A verbatim reproduction of the following listing is required; omit the pictures.
== Segment start ==
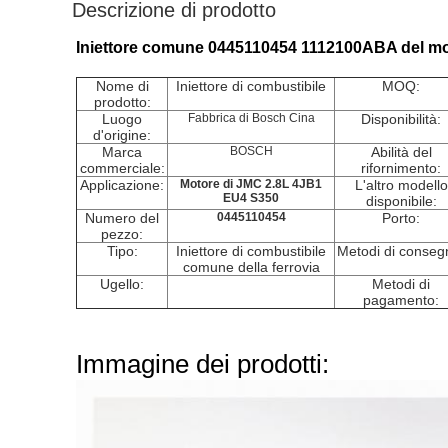
Descrizione di prodotto
Iniettore comune 0445110454 1112100ABA del moto
Nome di
Iniettore di combustibile
MOQ:
prodotto:
Luogo
Fabbrica di Bosch Cina
Disponibilità:
d'origine:
Marca
BOSCH
Abilità del
commerciale:
rifornimento:
Applicazione:
Motore di JMC 2.8L 4JB1
L'altro modello
EU4 S350
disponibile:
Numero del
0445110454
Porto:
pezzo:
Tipo:
Iniettore di combustibile
Metodi di conseg
comune della ferrovia
Ugello:
Metodi di
pagamento:
Immagine dei prodotti:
== Segment end ==
Reply to the exercise
Descrizione di prodotto
Iniettore comune 0445110454 1112100ABA del moto
Nome di
Iniettore di combustibile
MOQ:
prodotto:
Luogo
Fabbrica di Bosch Cina
Disponibilità:
d'origine:
Marca
BOSCH
Abilità del
commerciale:
rifornimento:
Applicazione:
Motore di JMC 2.8L 4JB1
L'altro modello
EU4 S350
disponibile:
Numero del
0445110454
Porto:
pezzo:
Tipo:
Iniettore di combustibile
Metodi di conseg
comune della ferrovia
Ugello:
Metodi di
pagamento:
Immagine dei prodotti:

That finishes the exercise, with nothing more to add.